Every year, thousands of lawsuits are filed by people who are injured in trip and fall incidents. Understanding the elements governing this area of law can help those trying to decide whether they have a case worth filing.

Trip-and-fall cases, sometimes called slip-and-fall, generally involve some sort of hazardous condition on a walking surface. The key is determining whether the owner of the property where the injury occurred is at fault.

In a typical slip, trip and fall case, there is either something wrong with the walking surface, such as an uneven sidewalk, or there is some temporary condition which makes the walking surface dangerous, such as something spilled on the floor.

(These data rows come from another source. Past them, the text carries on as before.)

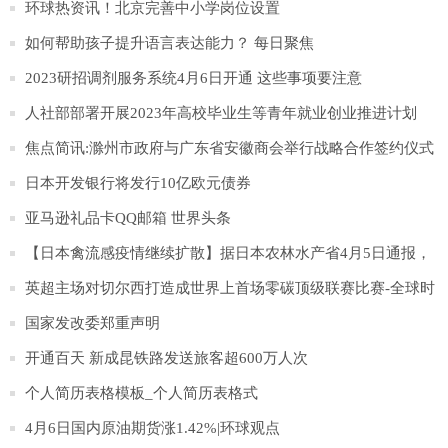
愿
环球热资讯！北京完善中小学岗位设置
如何帮助孩子提升语言表达能力？ 每日聚焦
2023研招调剂服务系统4月6日开通 这些事项要注意
人社部部署开展2023年高校毕业生等青年就业创业推进计划
焦点简讯:滁州市政府与广东省安徽商会举行战略合作签约仪式
日本开发银行将发行10亿欧元债券
亚马逊礼品卡QQ邮箱 世界头条
【日本禽流感疫情继续扩散】据日本农林水产省4月5日通报，
日本北海道千岁市一处农场发生高致病性H5N1型禽流感疫情。
英超主场对切尔西打造成世界上首场零碳顶级联赛比赛-全球时
这家农场饲养的约35万只蛋鸡以及同一城市与其有关的另一家
讯
国家发改委郑重声明
农场饲养的约4万只蛋鸡都将被扑杀。这是日本当前禽流感流行
开通百天 新成昆铁路发送旅客超600万人次
季报告的第83起疫情。
个人简历表格模板_个人简历表格式
4月6日国内原油期货涨1.42%|环球观点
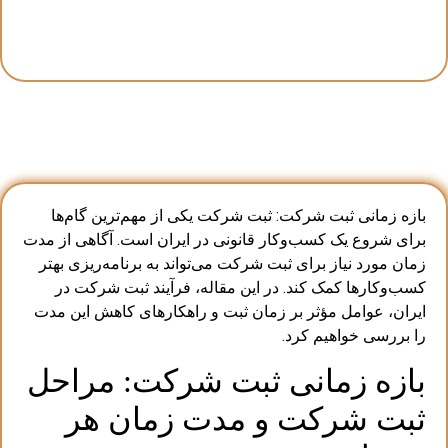
بازه زمانی ثبت شرکت: ثبت شرکت یکی از مهم‌ترین گام‌ها
برای شروع یک کسب‌وکار قانونی در ایران است. آگاهی از مدت
زمان مورد نیاز برای ثبت شرکت می‌تواند به برنامه‌ریزی بهتر
کسب‌وکارها کمک کند. در این مقاله، فرآیند ثبت شرکت در
ایران، عوامل مؤثر بر زمان ثبت و راهکارهای کاهش این مدت
را بررسی خواهیم کرد.
بازه زمانی ثبت شرکت: مراحل
ثبت شرکت و مدت زمان هر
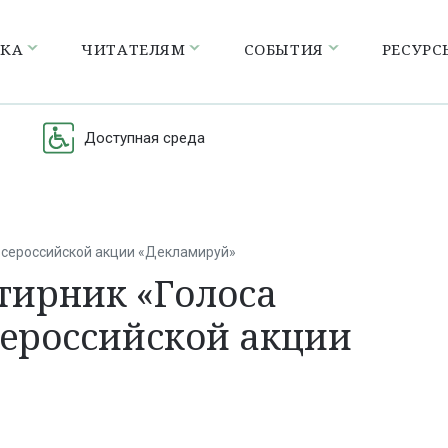
ЕКА
ЧИТАТЕЛЯМ
СОБЫТИЯ
РЕСУРС
Доступная среда
 Всероссийской акции «Декламируй»
тирник «Голоса
сероссийской акции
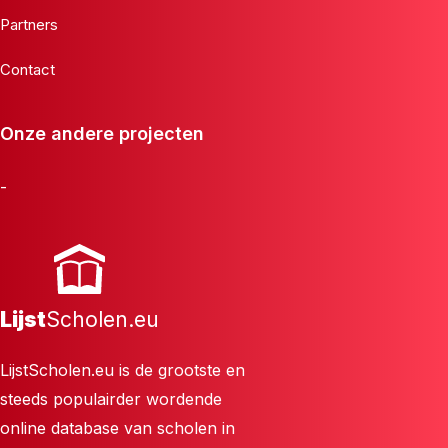
Partners
Contact
Onze andere projecten
-
Lijst
Scholen.eu
LijstScholen.eu is de grootste en
steeds populairder wordende
online database van scholen in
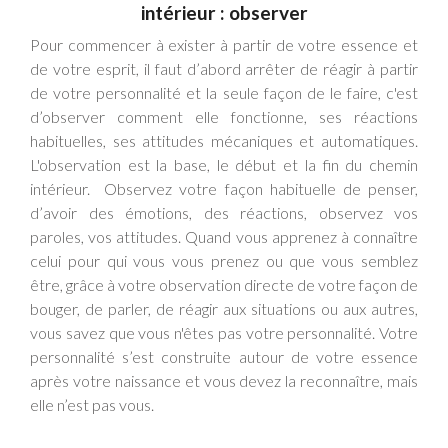
intérieur : observer
Pour commencer à exister à partir de votre essence et
de votre esprit, il faut d’abord arrêter de réagir à partir
de votre personnalité et la seule façon de le faire, c'est
d’observer comment elle fonctionne, ses réactions
habituelles, ses attitudes mécaniques et automatiques.
L'observation est la base, le début et la fin du chemin
intérieur.
Observez votre façon habituelle de penser,
d’avoir des émotions, des réactions, observez vos
paroles, vos attitudes. Quand vous apprenez à connaître
celui pour qui vous vous prenez ou que vous semblez
être, grâce à votre observation directe de votre façon de
bouger, de parler, de réagir aux situations ou aux
autres,
vous savez que vous n'êtes pas votre personnalité. Votre
personnalité s’est construite autour de votre essence
après votre naissance et vous devez la reconnaître, mais
elle n’est pas vous.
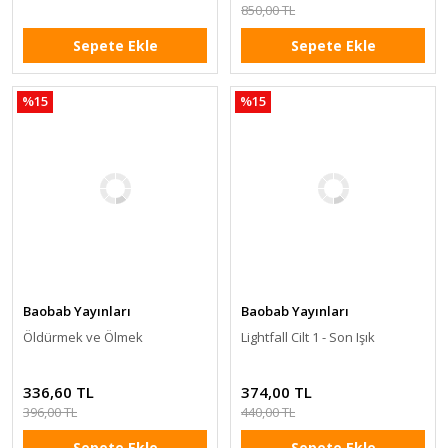
850,00 TL
Sepete Ekle
Sepete Ekle
%15
%15
Baobab Yayınları
Baobab Yayınları
Öldürmek ve Ölmek
Lightfall Cilt 1 - Son Işık
336,60 TL
374,00 TL
396,00 TL
440,00 TL
Sepete Ekle
Sepete Ekle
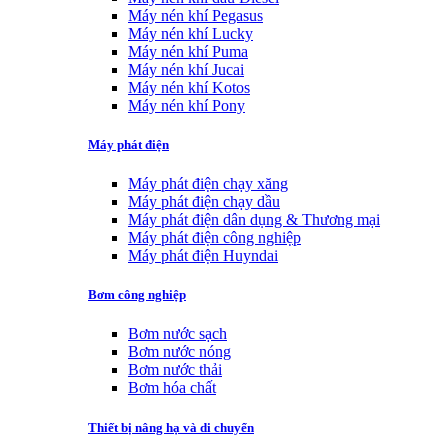
Máy nén khí Pegasus
Máy nén khí Lucky
Máy nén khí Puma
Máy nén khí Jucai
Máy nén khí Kotos
Máy nén khí Pony
Máy phát điện
Máy phát điện chạy xăng
Máy phát điện chạy dầu
Máy phát điện dân dụng & Thương mại
Máy phát điện công nghiệp
Máy phát điện Huyndai
Bơm công nghiệp
Bơm nước sạch
Bơm nước nóng
Bơm nước thải
Bơm hóa chất
Thiết bị nâng hạ và di chuyển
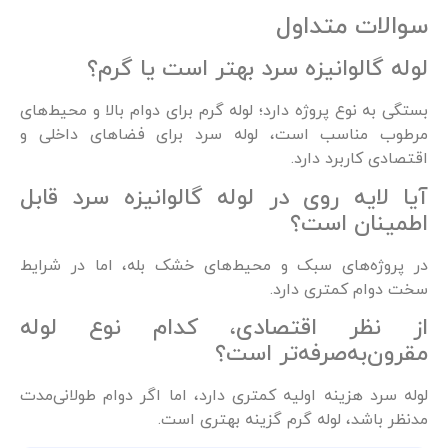
سوالات متداول
لوله گالوانیزه سرد بهتر است یا گرم؟
بستگی به نوع پروژه دارد؛ لوله گرم برای دوام بالا و محیط‌های
مرطوب مناسب است، لوله سرد برای فضاهای داخلی و
اقتصادی کاربرد دارد.
آیا لایه روی در لوله گالوانیزه سرد قابل
اطمینان است؟
در پروژه‌های سبک و محیط‌های خشک بله، اما در شرایط
سخت دوام کمتری دارد.
از نظر اقتصادی، کدام نوع لوله
مقرون‌به‌صرفه‌تر است؟
لوله سرد هزینه اولیه کمتری دارد، اما اگر دوام طولانی‌مدت
مدنظر باشد، لوله گرم گزینه بهتری است.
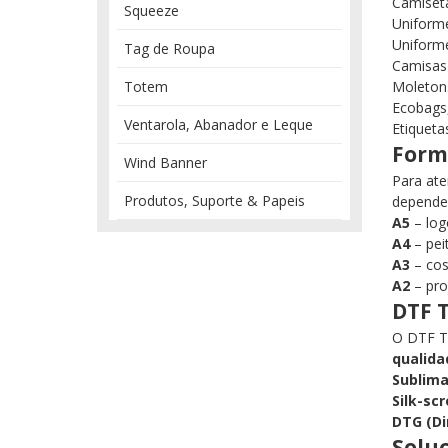
Camiset
Squeeze
Uniforme
Uniform
Tag de Roupa
Camisas 
Totem
Moletons
Ecobags,
Ventarola, Abanador e Leque
Etiqueta
Forma
Wind Banner
Para at
Produtos, Suporte & Papeis
depende 
A5
– log
A4
– pei
A3
– cos
A2
– pro
DTF T
O DTF Tê
qualida
Sublim
Silk-sc
DTG (Di
Soluç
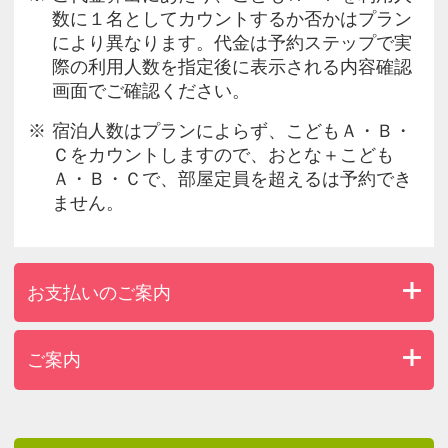
数に１名としてカウントするか否かはプラン
により異なります。代金は予約ステップで実
際の利用人数を指定後に表示される内容確認
画面でご確認ください。
宿泊人数はプランによらず、こどもＡ・Ｂ・
Ｃをカウントしますので、おとな＋こども
Ａ・Ｂ・Ｃで、部屋定員を超えるは予約でき
ません。
お支払いのご案内
ご案内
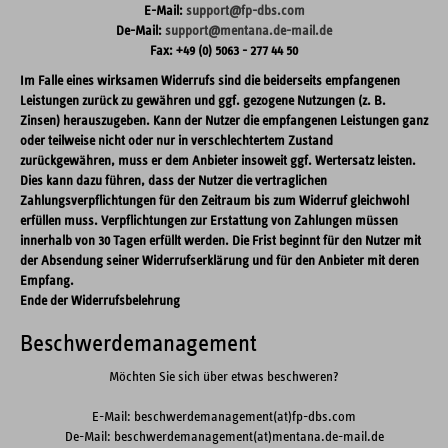
E-Mail:
support@fp-dbs.com
De-Mail:
support@mentana.de-mail.de
Fax: +49 (0) 5063 - 277 44 50
Im Falle eines wirksamen Widerrufs sind die beiderseits empfangenen
Leistungen zurück zu gewähren und ggf. gezogene Nutzungen (z. B.
Zinsen) herauszugeben. Kann der Nutzer die empfangenen Leistungen ganz
oder teilweise nicht oder nur in verschlechtertem Zustand
zurückgewähren, muss er dem Anbieter insoweit ggf. Wertersatz leisten.
Dies kann dazu führen, dass der Nutzer die vertraglichen
Zahlungsverpflichtungen für den Zeitraum bis zum Widerruf gleichwohl
erfüllen muss. Verpflichtungen zur Erstattung von Zahlungen müssen
innerhalb von 30 Tagen erfüllt werden. Die Frist beginnt für den Nutzer mit
der Absendung seiner Widerrufserklärung und für den Anbieter mit deren
Empfang.
Ende der Widerrufsbelehrung
Beschwerdemanagement
Möchten Sie sich über etwas beschweren?
E-Mail: beschwerdemanagement(at)fp-dbs.com
De-Mail: beschwerdemanagement(at)mentana.de-mail.de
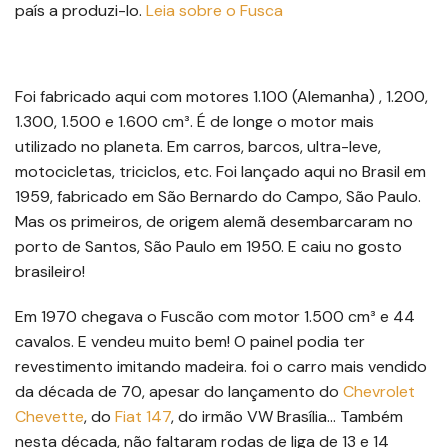
país a produzi-lo.
Leia sobre o Fusca
Foi fabricado aqui com motores 1.100 (Alemanha) , 1.200,
1.300, 1.500 e 1.600 cm³. É de longe o motor mais
utilizado no planeta. Em carros, barcos, ultra-leve,
motocicletas, triciclos, etc. Foi lançado aqui no Brasil em
1959, fabricado em São Bernardo do Campo, São Paulo.
Mas os primeiros, de origem alemã desembarcaram no
porto de Santos, São Paulo em 1950. E caiu no gosto
brasileiro!
Em 1970 chegava o Fuscão com motor 1.500 cm³ e 44
cavalos. E vendeu muito bem! O painel podia ter
revestimento imitando madeira. foi o carro mais vendido
da década de 70, apesar do lançamento do
Chevrolet
Chevette
, do
Fiat 147
, do irmão VW Brasília… Também
nesta década, não faltaram rodas de liga de 13 e 14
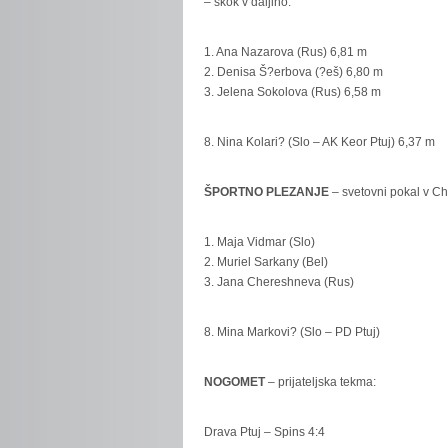
– skok v daljino:
1. Ana Nazarova (Rus) 6,81 m
2. Denisa Š?erbova (?eš) 6,80 m
3. Jelena Sokolova (Rus) 6,58 m
8. Nina Kolari? (Slo – AK Keor Ptuj) 6,37 m
ŠPORTNO PLEZANJE
– svetovni pokal v C
1. Maja Vidmar (Slo)
2. Muriel Sarkany (Bel)
3. Jana Chereshneva (Rus)
8. Mina Markovi? (Slo – PD Ptuj)
NOGOMET
– prijateljska tekma:
Drava Ptuj – Spins 4:4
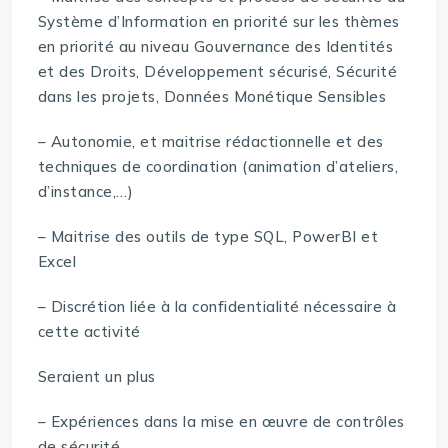
Système d’Information en priorité sur les thèmes
en priorité au niveau Gouvernance des Identités
et des Droits, Développement sécurisé, Sécurité
dans les projets, Données Monétique Sensibles
– Autonomie, et maitrise rédactionnelle et des
techniques de coordination (animation d’ateliers,
d’instance,…)
– Maitrise des outils de type SQL, PowerBI et
Excel
– Discrétion liée à la confidentialité nécessaire à
cette activité
Seraient un plus
– Expériences dans la mise en œuvre de contrôles
de sécurité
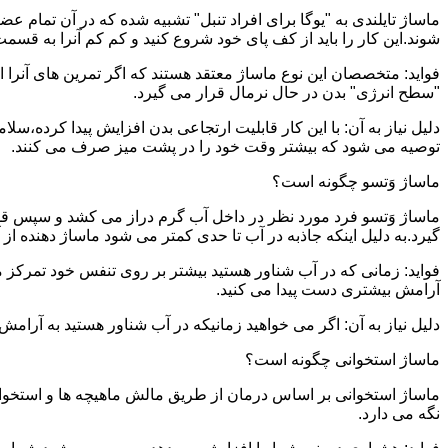
ماساژ تایلندی به "یوگا برای افراد تنبل" تشبیه شده که در آن تمام 
شوند.این کار را باید از کف پای خود شروع کنید و کم کم آنرا به قسمت 
فواید: متخصصان این نوع ماساژ معتقد هستند که اگر تمرین های آنرا 
"سطح انرژی" بدن در حال نرمال قرار می گیرد.
دلیل نیاز به آن: با این کار قابلیت ارتجاعی بدن افزایش پیدا کرده،س
توصیه می شود که بیشتر وقت خود را در پشت میز صرف می کنند.
ماساژ وَتسو چگونه است؟
ماساژ وَتسو فرد مورد نظر در داخل آب گرم دراز می کشد و سپس 
گیرد.به دلیل اینکه جاذبه در آب تا حدی کمتر می شود ماساژ دهنده ا
فواید: زمانی که در آب شناور هستید بیشتر بر روی تنفس خود تمرکز 
آرامش بیشتری دست پیدا می کنید.
دلیل نیاز به آن: اگر می خواهید زمانیکه در آب شناور هستید به آرام
ماساژ استخوانی چگونه است؟
ماساژ استخوانی بر اساس درمان از طریق مالش ماهیچه ها و استخوان
نگه می دارد.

Generally, cases where the surface has some long-term issue, such as the uneven sidewalk, are easier to prove. Courts will consider that the property owner must have known about the condition and had ample time to correct it, but failed to do so.

In cases where the condition is temporary, such as water on a tile floor, the court will try to figure out how the water got there, how long it had been there, and whether the property owner made any attempt to clean it up or to warn people of the slip hazard.

At the same time, the court will look at the person who fell and ask whether that person was paying attention, whether he or she should have noticed the condition of the walking surface and avoided the problem area, and whether the condition was natural or man-made. A natural condition might be a tree root or an uneven grassy area, where people cant expect as smooth a walking surface as they might expect in a store or parking lot.

Gathering Evidence for your Trip-and-Fall Case

When you suffer an injury from falling on someone elses property, you should act quickly to gather evidence of the conditions that caused you to fall. If you are able, use your cell phone to photograph the place where you fell or ask someone else to take a picture.

Keep a record of what you saw and felt, and what you were doing just prior to falling. Also write down anything that is said by those who come to help you. For example, if someone comes to help you up and says, "Boy, thats some crack in that sidewalk," take note and ask the witness if you can have his or her name and contact information. This observation by the witness may be useful later.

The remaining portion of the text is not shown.